EXERCISE: Going down the listing below, print exactly each line from the one with "Лист хризотилцементный волнистый" up to and including the one with "Под заказ кирпич", and skip the rest.
*** Opening of DATA RECORDS ***
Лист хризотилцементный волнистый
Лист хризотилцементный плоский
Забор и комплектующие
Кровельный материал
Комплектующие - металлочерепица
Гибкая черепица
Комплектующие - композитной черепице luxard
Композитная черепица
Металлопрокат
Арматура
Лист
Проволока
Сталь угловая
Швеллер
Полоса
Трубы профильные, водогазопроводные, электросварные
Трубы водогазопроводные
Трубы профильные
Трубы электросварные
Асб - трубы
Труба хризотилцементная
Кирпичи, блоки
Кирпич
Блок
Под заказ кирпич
*** Close of DATA RECORDS ***
*** Opening of DATA RECORDS ***
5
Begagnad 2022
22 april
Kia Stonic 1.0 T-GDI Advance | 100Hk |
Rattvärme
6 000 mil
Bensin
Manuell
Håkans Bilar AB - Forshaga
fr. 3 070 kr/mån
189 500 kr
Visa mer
*** Close of DATA RECORDS ***
*** Opening of DATA RECORDS ***
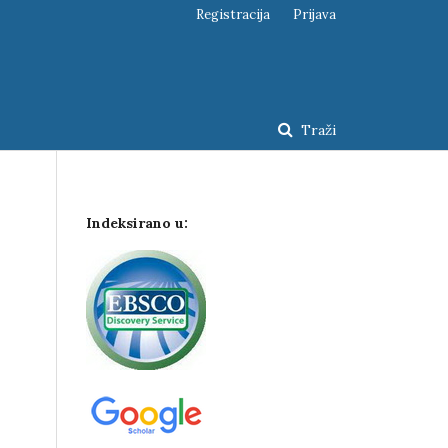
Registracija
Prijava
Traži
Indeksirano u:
*** Close of DATA RECORDS ***
ANSWER TO THE EXERCISE:
Лист хризотилцементный волнистый
Лист хризотилцементный плоский
Забор и комплектующие
Кровельный материал
Комплектующие - металлочерепица
Гибкая черепица
Комплектующие - композитной черепице luxard
Композитная черепица
Металлопрокат
Арматура
Лист
Проволока
Сталь угловая
Швеллер
Полоса
Трубы профильные, водогазопроводные, электросварные
Трубы водогазопроводные
Трубы профильные
Трубы электросварные
Асб - трубы
Труба хризотилцементная
Кирпичи, блоки
Кирпич
Блок
Под заказ кирпич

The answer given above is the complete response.